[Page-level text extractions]
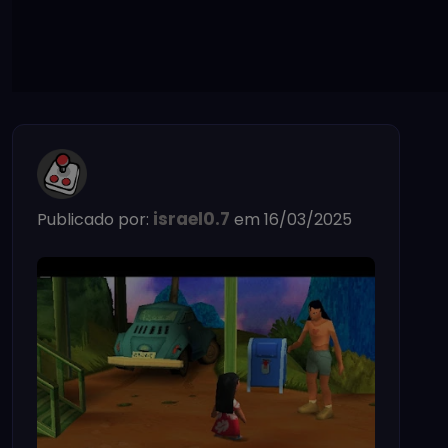
israel0.7
Publicado por:
em 16/03/2025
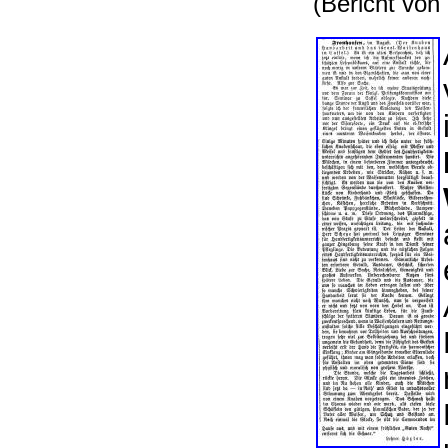
(Bericht von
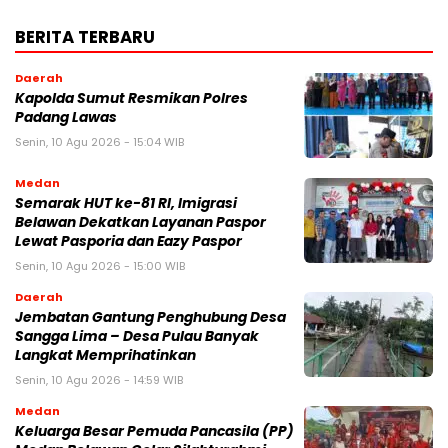
BERITA TERBARU
Daerah
Kapolda Sumut Resmikan Polres
Padang Lawas
Senin, 10 Agu 2026 - 15:04 WIB
Medan
Semarak HUT ke-81 RI, Imigrasi
Belawan Dekatkan Layanan Paspor
Lewat Pasporia dan Eazy Paspor
Senin, 10 Agu 2026 - 15:00 WIB
Daerah
Jembatan Gantung Penghubung Desa
Sangga Lima – Desa Pulau Banyak
Langkat Memprihatinkan
Senin, 10 Agu 2026 - 14:59 WIB
Medan
Keluarga Besar Pemuda Pancasila (PP)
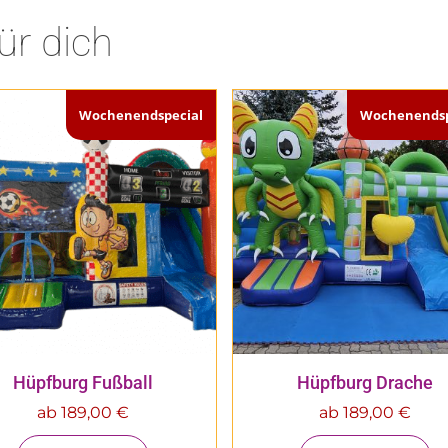
ür dich
Wochenendspecial
Wochenendsp
Hüpfburg Fußball
Hüpfburg Drache
ab
189,00
€
ab
189,00
€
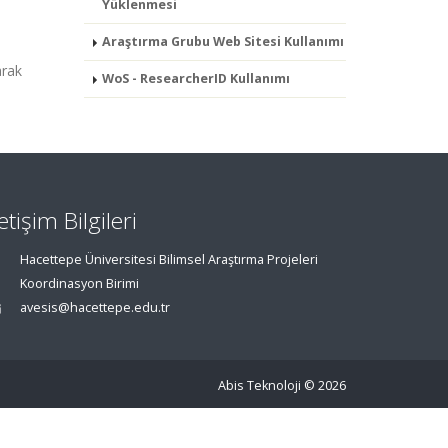
Yüklenmesi
Araştırma Grubu Web Sitesi Kullanımı
arak
WoS - ResearcherID Kullanımı
letişim Bilgileri
Hacettepe Üniversitesi Bilimsel Araştırma Projeleri
Koordinasyon Birimi
avesis@hacettepe.edu.tr
Abis Teknoloji
© 2026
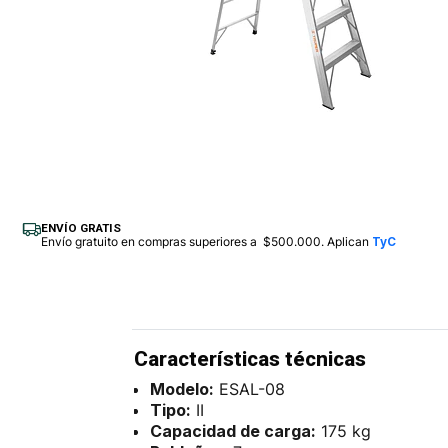
ENVÍO GRATIS
Envío gratuito en compras superiores a $500.000. Aplican
TyC
Características técnicas
Modelo:
ESAL-08
Tipo:
II
Capacidad de carga:
175 kg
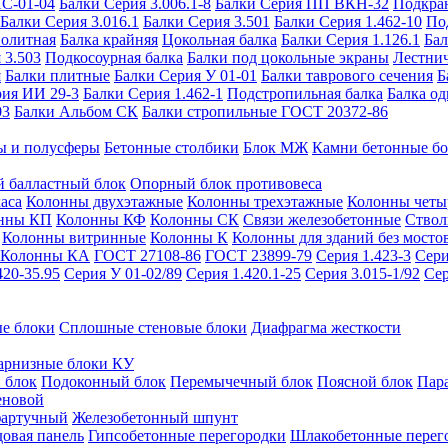
ИС-01-04
Балки Серия 3.006.1-8
Балки Серия ПП ВКН-32
Подкра
Балки Серия 3.016.1
Балки Серия 3.501
Балки Серия 1.462-10
По
нолитная
Балка крайняя
Цокольная балка
Балки Серия 1.126.1
Бал
 3.503
Подкосоурная балка
Балки под цокольные экраны
Лестнич
я
Балки плитные
Балки Серия У 01-01
Балки таврового сечения
Б
рия ИИ 29-3
Балки Серия 1.462-1
Подстропильная балка
Балка од
03
Балки Альбом СК
Балки стропильные ГОСТ 20372-86
ы и полусферы
Бетонные столбики
Блок МЖ
Камни бетонные б
 балластный блок
Опорный блок противовеса
аса
Колонны двухэтажные
Колонны трехэтажные
Колонны четы
нны КП
Колонны КФ
Колонны СК
Связи железобетонные
Ствол
Колонны витринные
Колонны К
Колонны для зданий без мосто
Колонны КА
ГОСТ 27108-86
ГОСТ 23899-79
Серия 1.423-3
Сери
420-35.95
Серия У 01-02/89
Серия 1.420.1-25
Серия 3.015-1/92
Сер
е блоки
Сплошные стеновые блоки
Диафрагма жесткости
арнизные блоки КУ
 блок
Подоконный блок
Перемычечный блок
Поясной блок
Пар
еновой
фартучный
Железобетонный шпунт
довая панель
Гипсобетонные перегородки
Шлакобетонные перег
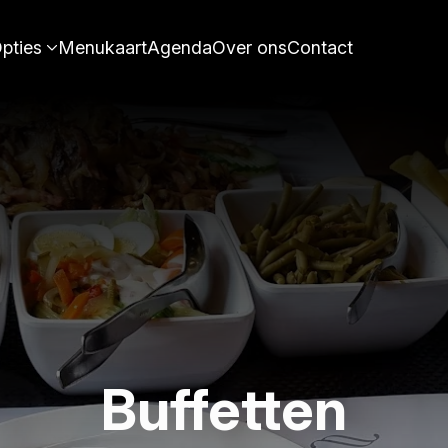
pties
Menukaart
Agenda
Over ons
Contact
Buffetten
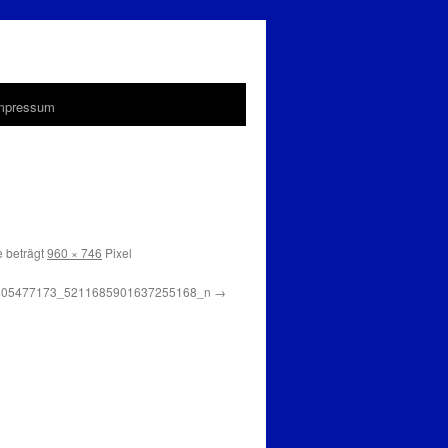
Impressum
 beträgt
960 × 746
Pixel
805477173_5211685901637255168_n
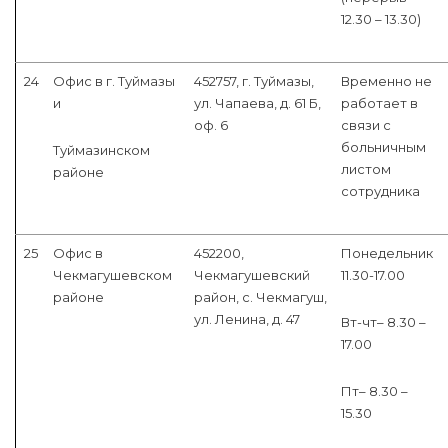
12.30 – 13.30)
24
Офис в г. Туймазы
452757, г. Туймазы,
Временно не
и
ул. Чапаева, д. 61 Б,
работает в
оф. 6
связи с
больничным
Туймазинском
листом
районе
сотрудника
25
Офис в
452200,
Понедельник
Чекмагушевском
Чекмагушевский
11.30-17.00
районе
район, с. Чекмагуш,
ул. Ленина, д. 47
Вт-чт– 8.30 –
17.00
Пт– 8.30 –
15.30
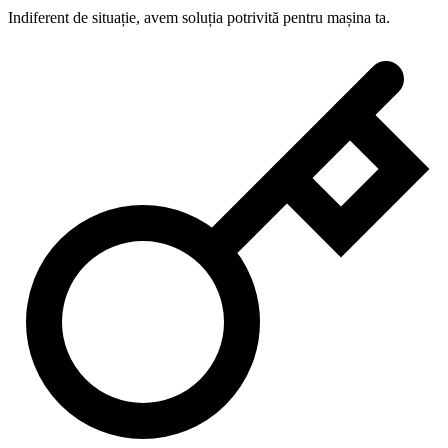
Indiferent de situație, avem soluția potrivită pentru mașina ta.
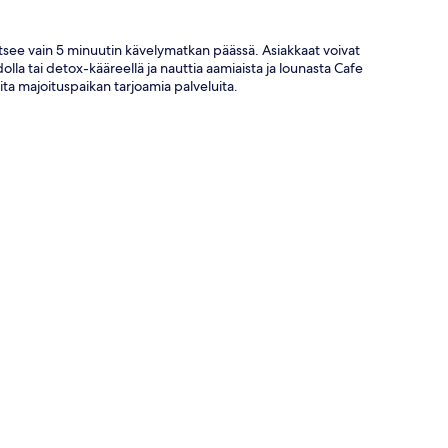
itsee vain 5 minuutin kävelymatkan päässä. Asiakkaat voivat
la tai detox-kääreellä ja nauttia aamiaista ja lounasta Cafe
ita majoituspaikan tarjoamia palveluita.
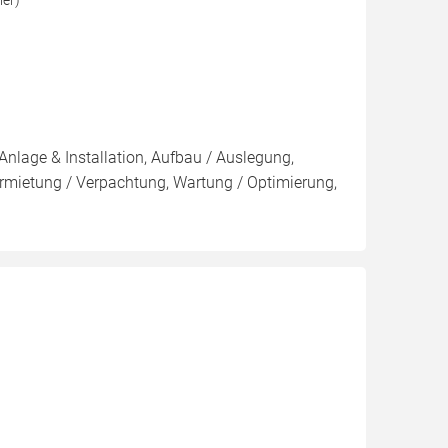
Anlage & Installation, Aufbau / Auslegung,
rmietung / Verpachtung, Wartung / Optimierung,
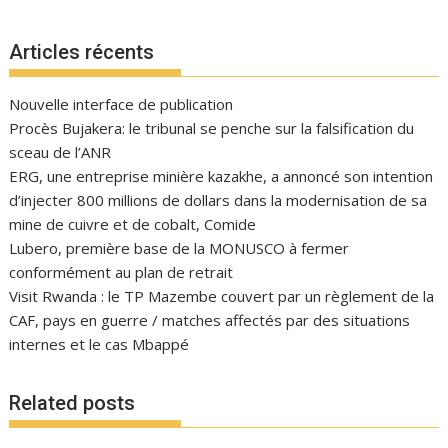
Articles récents
Nouvelle interface de publication
Procès Bujakera: le tribunal se penche sur la falsification du
sceau de l’ANR
ERG, une entreprise minière kazakhe, a annoncé son intention
d’injecter 800 millions de dollars dans la modernisation de sa
mine de cuivre et de cobalt, Comide
Lubero, première base de la MONUSCO à fermer
conformément au plan de retrait
Visit Rwanda : le TP Mazembe couvert par un règlement de la
CAF, pays en guerre / matches affectés par des situations
internes et le cas Mbappé
Related posts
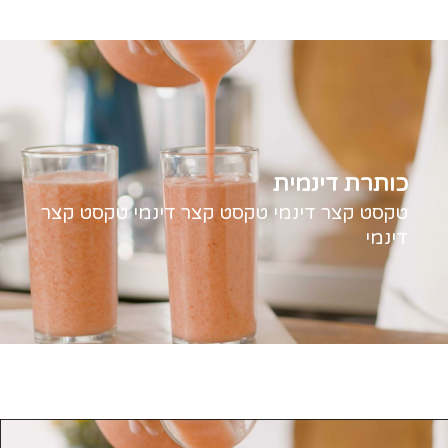
כותרת דינמית
טקסט קצר דינמי טקסט קצר דינמי טקסט קצר
דינמי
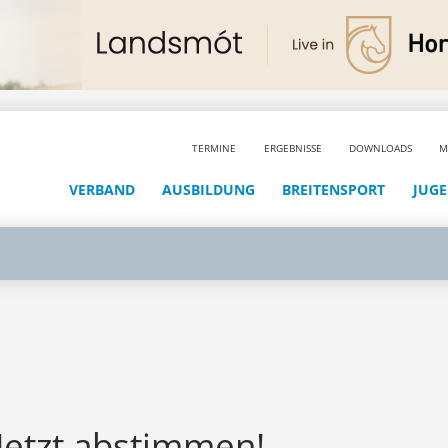
TERMINE
ERGEBNISSE
DOWNLOADS
M
VERBAND
AUSBILDUNG
BREITENSPORT
JUG
 Jetzt abstimmen!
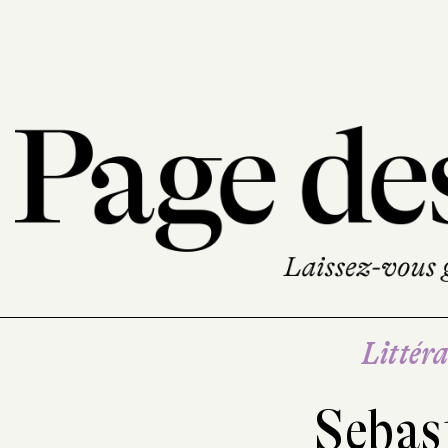
Littéra
Sebas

### Exercise instructions
Some of the data mentions "Серия". Copy every line where it does.

### Written answer
Балки Серия 3.006.1-8
Балки Серия ПП ВКН-32
Балки Серия 3.016.1
Балки Серия 3.501
Балки Серия 1.462-10
Балки Серия 1.126.1
Балки Серия У 01-01
Балки Серия 1.462-1
Серия 1.423-3
Серия У 01-02/89
Серия 1.420.1-25
Серия 3.015-1/92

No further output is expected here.